The Wall of Us

SPANG&LEI, Vitor Freire

The Wall of Us
The Wall of Us

The Wall of Us has an express purpose: to project spoken words onto a corporal body in real time. This installation capitalises on the sensitivity of speech-to-text digital recognition software through the process of transliteration.

When our thoughts transpose themselves from spoken words into a mediated form (digital text) which then can be disseminated beyond our body’s locality, words are no longer static. The Wall of Us highlights this paradigm shift in technology and aesthetics from the textual to the performative.

Remembering and/or forgetting surround the praxis of embodied memory; and memory is attuned with temporality. The physicality and corporeal movements required by the participant in front of the mirror to ‘catch’ these projected words gives the conceptualization of remembering another dimension; that remembering words need not only be a mental activity but a physical activity as well. In other words, to have a conversation, to engage in a dialogue not only requires aural attention but is an action. This performative memory becomes an embodied memory.
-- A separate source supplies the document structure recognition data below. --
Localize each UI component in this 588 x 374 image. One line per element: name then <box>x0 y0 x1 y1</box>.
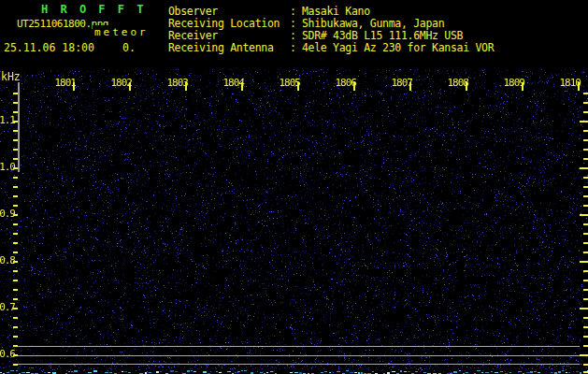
y-tick-right-minor <box>583 195 588 197</box>
carrier-line <box>18 364 580 365</box>
carrier-line <box>18 355 580 356</box>
echo-counter: 0. <box>122 41 136 54</box>
y-tick-right-minor <box>583 149 588 151</box>
spectrogram-noise-canvas <box>0 69 588 374</box>
y-tick-right-minor <box>583 102 588 104</box>
y-tick-left <box>13 326 18 328</box>
x-tick-mark <box>409 82 411 91</box>
info-value: Shibukawa, Gunma, Japan <box>302 17 444 30</box>
x-tick-label: 1806 <box>331 77 356 89</box>
y-tick-left <box>13 177 18 179</box>
y-tick-left <box>13 317 18 319</box>
y-tick-right-minor <box>583 111 588 113</box>
info-colon: : <box>290 17 296 30</box>
y-tick-right-major <box>580 261 588 263</box>
y-tick-left <box>13 242 18 244</box>
y-tick-right-minor <box>583 139 588 141</box>
x-tick-mark <box>466 82 467 91</box>
y-tick-right-minor <box>583 177 588 179</box>
info-label: Receiving Antenna <box>168 41 274 54</box>
y-tick-left <box>13 308 18 309</box>
info-value: Masaki Kano <box>302 5 370 18</box>
x-tick-label: 1807 <box>387 77 412 89</box>
y-tick-left <box>13 261 18 263</box>
y-tick-left <box>13 298 18 300</box>
y-tick-right-minor <box>583 158 588 160</box>
info-label: Receiving Location <box>168 17 280 30</box>
info-colon: : <box>290 5 296 18</box>
y-tick-left <box>13 270 18 272</box>
y-tick-right-minor <box>583 252 588 253</box>
y-tick-right-minor <box>583 336 588 338</box>
y-axis-unit-label: kHz <box>1 70 21 83</box>
x-tick-mark <box>241 82 243 91</box>
y-tick-right-minor <box>583 242 588 244</box>
app-title: H R O F F T <box>41 3 146 16</box>
x-tick-label: 1803 <box>163 77 188 89</box>
x-tick-mark <box>522 82 523 91</box>
y-tick-right-minor <box>583 326 588 328</box>
x-tick-label: 1804 <box>219 77 244 89</box>
x-tick-mark <box>353 82 355 91</box>
y-tick-right-major <box>580 214 588 216</box>
baseline-tick-right <box>583 371 588 373</box>
y-tick-left <box>13 205 18 207</box>
y-tick-right-minor <box>583 298 588 300</box>
y-tick-right-minor <box>583 345 588 347</box>
y-tick-right-major <box>580 354 588 356</box>
x-tick-mark <box>578 82 580 91</box>
y-tick-right-major <box>580 167 588 169</box>
y-tick-right-minor <box>583 364 588 366</box>
y-tick-right-minor <box>583 280 588 281</box>
x-tick-mark <box>129 82 131 91</box>
y-tick-left <box>13 289 18 291</box>
x-tick-label: 1810 <box>555 77 581 89</box>
info-label: Observer <box>168 5 218 18</box>
y-tick-right-minor <box>583 205 588 207</box>
info-value: 4ele Yagi Az 230 for Kansai VOR <box>302 41 494 54</box>
y-tick-right-major <box>580 121 588 122</box>
hrofft-screen: H R O F F T UT2511061800.png meteor 25.1… <box>0 0 588 374</box>
y-tick-right-minor <box>583 223 588 225</box>
station-name: meteor <box>93 25 151 38</box>
x-tick-label: 1801 <box>50 77 76 89</box>
info-value: SDR# 43dB L15 111.6MHz USB <box>302 29 463 42</box>
observation-datetime: 25.11.06 18:00 <box>4 41 94 54</box>
y-tick-left <box>13 252 18 253</box>
y-tick-right-minor <box>583 317 588 319</box>
y-tick-right-minor <box>583 270 588 272</box>
y-tick-left <box>13 186 18 188</box>
y-tick-right-minor <box>583 233 588 235</box>
y-tick-right-minor <box>583 130 588 132</box>
y-tick-left <box>13 223 18 225</box>
x-tick-label: 1805 <box>275 77 300 89</box>
y-tick-left <box>13 233 18 235</box>
info-colon: : <box>290 29 296 42</box>
x-tick-label: 1802 <box>107 77 132 89</box>
y-tick-left <box>13 214 18 216</box>
y-tick-right-major <box>580 308 588 309</box>
carrier-line <box>18 346 580 347</box>
x-tick-mark <box>297 82 299 91</box>
y-tick-left <box>13 195 18 197</box>
y-tick-left <box>13 336 18 338</box>
start-time-streak <box>18 82 20 172</box>
y-tick-right-minor <box>583 186 588 188</box>
info-colon: : <box>290 41 296 54</box>
info-label: Receiver <box>168 29 218 42</box>
y-tick-left <box>13 280 18 281</box>
y-tick-right-minor <box>583 289 588 291</box>
x-tick-mark <box>73 82 75 91</box>
y-tick-right-minor <box>583 93 588 94</box>
x-tick-label: 1809 <box>499 77 524 89</box>
x-tick-mark <box>185 82 187 91</box>
x-tick-label: 1808 <box>443 77 468 89</box>
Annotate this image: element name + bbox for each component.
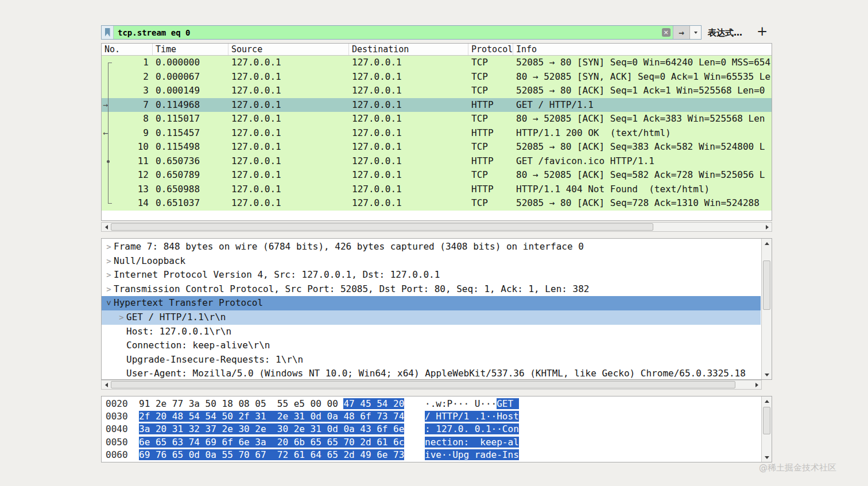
detail-line[interactable]: >GET / HTTP/1.1\r\n — [102, 310, 761, 325]
packet-cell-destination: 127.0.0.1 — [349, 196, 468, 211]
packet-cell-source: 127.0.0.1 — [228, 70, 349, 84]
packet-cell-time: 0.114968 — [153, 98, 228, 112]
scroll-up-button[interactable] — [762, 396, 772, 406]
hex-bytes: 2f 20 48 54 54 50 2f 31 2e 31 0d 0a 48 6… — [139, 410, 409, 423]
details-vscrollbar[interactable] — [761, 239, 772, 379]
column-header-source[interactable]: Source — [228, 44, 349, 55]
packet-cell-no: 7 — [102, 98, 153, 112]
scroll-thumb[interactable] — [763, 407, 770, 434]
scroll-thumb[interactable] — [111, 223, 653, 231]
hex-dump-pane: 002091 2e 77 3a 50 18 08 05 55 e5 00 00 … — [101, 396, 772, 462]
detail-line[interactable]: >Hypertext Transfer Protocol — [102, 296, 761, 310]
display-filter-input[interactable]: tcp.stream eq 0 — [114, 26, 659, 39]
column-header-destination[interactable]: Destination — [349, 44, 468, 55]
hex-offset: 0060 — [106, 449, 133, 461]
packet-row[interactable]: 100.115498127.0.0.1127.0.0.1TCP52085 → 8… — [102, 140, 772, 154]
scroll-left-button[interactable] — [102, 380, 111, 389]
detail-line[interactable]: Connection: keep-alive\r\n — [102, 339, 761, 353]
filter-history-dropdown[interactable] — [689, 26, 701, 39]
expander-icon[interactable]: > — [104, 254, 114, 269]
packet-row[interactable]: 70.114968127.0.0.1127.0.0.1HTTPGET / HTT… — [102, 98, 772, 112]
ascii-segment: ive··Upg rade-Ins — [425, 449, 519, 460]
expander-icon[interactable]: > — [104, 282, 114, 297]
detail-line[interactable]: >Frame 7: 848 bytes on wire (6784 bits),… — [102, 240, 761, 254]
left-arrow-icon — [105, 383, 108, 387]
detail-line[interactable]: User-Agent: Mozilla/5.0 (Windows NT 10.0… — [102, 367, 761, 380]
detail-line[interactable]: >Internet Protocol Version 4, Src: 127.0… — [102, 268, 761, 282]
scroll-down-button[interactable] — [762, 370, 772, 379]
detail-line[interactable]: >Null/Loopback — [102, 254, 761, 269]
packet-cell-time: 0.000000 — [153, 56, 228, 70]
hex-row[interactable]: 00403a 20 31 32 37 2e 30 2e 30 2e 31 0d … — [102, 423, 761, 436]
detail-line[interactable]: Host: 127.0.0.1\r\n — [102, 325, 761, 339]
column-header-protocol[interactable]: Protocol — [468, 44, 513, 55]
packet-cell-time: 0.650988 — [153, 182, 228, 197]
scroll-up-button[interactable] — [762, 239, 772, 248]
hex-row[interactable]: 006069 76 65 0d 0a 55 70 67 72 61 64 65 … — [102, 449, 761, 461]
right-arrow-icon — [766, 225, 769, 230]
hex-lines: 002091 2e 77 3a 50 18 08 05 55 e5 00 00 … — [102, 398, 761, 462]
packet-row[interactable]: 10.000000127.0.0.1127.0.0.1TCP52085 → 80… — [102, 56, 772, 70]
packet-cell-protocol: TCP — [468, 56, 513, 70]
scroll-left-button[interactable] — [102, 223, 111, 231]
hex-vscrollbar[interactable] — [761, 396, 772, 462]
column-header-time[interactable]: Time — [153, 44, 228, 55]
packet-cell-time: 0.651037 — [153, 196, 228, 211]
scroll-right-button[interactable] — [752, 380, 761, 389]
packet-cell-no: 3 — [102, 84, 153, 98]
scroll-down-button[interactable] — [762, 453, 772, 462]
expander-icon[interactable]: > — [104, 240, 114, 254]
column-header-info[interactable]: Info — [513, 44, 772, 55]
packet-row[interactable]: 120.650789127.0.0.1127.0.0.1TCP80 → 5208… — [102, 168, 772, 182]
expander-spacer — [117, 367, 126, 380]
packet-cell-destination: 127.0.0.1 — [349, 56, 468, 70]
packet-cell-protocol: TCP — [468, 140, 513, 154]
packet-row[interactable]: 110.650736127.0.0.1127.0.0.1HTTPGET /fav… — [102, 154, 772, 169]
packet-cell-protocol: TCP — [468, 196, 513, 211]
packet-cell-info: 52085 → 80 [ACK] Seq=1 Ack=1 Win=525568 … — [513, 84, 772, 98]
packet-row[interactable]: 30.000149127.0.0.1127.0.0.1TCP52085 → 80… — [102, 84, 772, 98]
detail-line[interactable]: Upgrade-Insecure-Requests: 1\r\n — [102, 353, 761, 367]
expander-spacer — [117, 325, 126, 339]
details-hscrollbar[interactable] — [101, 380, 762, 390]
scroll-track[interactable] — [111, 223, 762, 231]
column-header-no[interactable]: No. — [102, 44, 153, 55]
add-filter-button[interactable]: + — [757, 24, 768, 38]
scroll-track[interactable] — [762, 248, 772, 370]
packet-cell-info: 52085 → 80 [SYN] Seq=0 Win=64240 Len=0 M… — [513, 56, 772, 70]
packet-row[interactable]: 140.651037127.0.0.1127.0.0.1TCP52085 → 8… — [102, 196, 772, 211]
packet-row[interactable]: 90.115457127.0.0.1127.0.0.1HTTPHTTP/1.1 … — [102, 126, 772, 141]
scroll-right-button[interactable] — [762, 223, 772, 231]
expander-icon[interactable]: > — [104, 268, 114, 282]
packet-list-hscrollbar[interactable] — [101, 222, 772, 232]
packet-list-header: No.TimeSourceDestinationProtocolInfo — [102, 44, 772, 56]
packet-cell-info: HTTP/1.1 200 OK (text/html) — [513, 126, 772, 141]
packet-cell-source: 127.0.0.1 — [228, 182, 349, 197]
packet-row[interactable]: 80.115017127.0.0.1127.0.0.1TCP80 → 52085… — [102, 112, 772, 126]
scroll-thumb[interactable] — [763, 261, 770, 310]
filter-bookmark-button[interactable] — [102, 26, 114, 39]
hex-bytes: 69 76 65 0d 0a 55 70 67 72 61 64 65 2d 4… — [139, 449, 409, 461]
packet-row[interactable]: 130.650988127.0.0.1127.0.0.1HTTPHTTP/1.1… — [102, 182, 772, 197]
scroll-track[interactable] — [111, 380, 752, 389]
detail-lines: >Frame 7: 848 bytes on wire (6784 bits),… — [102, 240, 761, 379]
expander-icon[interactable]: > — [102, 298, 116, 308]
hex-row[interactable]: 00506e 65 63 74 69 6f 6e 3a 20 6b 65 65 … — [102, 436, 761, 449]
hex-row[interactable]: 00302f 20 48 54 54 50 2f 31 2e 31 0d 0a … — [102, 410, 761, 423]
scroll-track[interactable] — [762, 406, 772, 453]
expression-button[interactable]: 表达式… — [708, 28, 742, 38]
detail-line[interactable]: >Transmission Control Protocol, Src Port… — [102, 282, 761, 297]
filter-text: tcp.stream eq 0 — [118, 28, 190, 37]
packet-cell-info: GET / HTTP/1.1 — [513, 98, 772, 112]
display-filter-bar[interactable]: tcp.stream eq 0 × → — [101, 25, 702, 40]
hex-segment: 91 2e 77 3a 50 18 08 05 55 e5 00 00 — [139, 398, 343, 409]
hex-row[interactable]: 002091 2e 77 3a 50 18 08 05 55 e5 00 00 … — [102, 398, 761, 410]
filter-apply-button[interactable]: → — [673, 26, 689, 39]
scroll-thumb[interactable] — [111, 381, 735, 388]
ascii-segment: / HTTP/1 .1··Host — [425, 411, 519, 422]
packet-row[interactable]: 20.000067127.0.0.1127.0.0.1TCP80 → 52085… — [102, 70, 772, 84]
ascii-bytes: ·.w:P··· U···GET — [425, 398, 519, 409]
expander-icon[interactable]: > — [117, 310, 126, 325]
filter-clear-button[interactable]: × — [659, 26, 673, 39]
packet-cell-protocol: HTTP — [468, 154, 513, 169]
Can we embrace and struggle with the accuracy or imperfections of current speech-to-text recognition technology and question what is lost and gained through this fundamentally human exchange in linguistics? The Wall of Us coaxes the individual to contemplate beyond the many mis-translations and mis-readings that might accompany current digital technology during an aesthetic encounter. Hence, a mis-take (in this case) could be viewed as an opportunity, a genuine entry-point for sincere human-to-human interaction amidst a digital environment.

http://www.spangandlei.com/

http://vimeo.com/98897680

SPANG&LEI is Serena Pang and Wen Lei.

Serena Pang is currently a performance studies researcher. A theatre actor by training and profession, Serena is making her forays into performance research. She was recent awarded the “2014 Performance Studies Emerging Scholar Award” by NYU’s Department of Performance Studies. Serena endeavors to be a perceptive performer-archivist and hopes to use performance as a sustainable archival methodology.

Wen Lei is an artist and a recent graduate of NYU’s Interactive Telecommunication Program (ITP). Wen Lei hopes to initiate a dialogue between the state of Singapore’s digital-art technology and Singapore’s level of participatory politics. SPANG&LEI explores interdisciplinary collaboration as a precarious yet sustainable methodology; with “analogue”/traditional modes of performance making such as corporeal embodiment, puppetry and performance-art coexisting and thriving in tandem with technology and experiential design.

Vitor Freire is a Brazilian storyteller based in New York. His works blends interactive and social experiences, creating story universes and platforms to connect people through ideas and emotions. He is a graduate student (2014) from the Interactive Telecommunications Program (ITP) at NYU.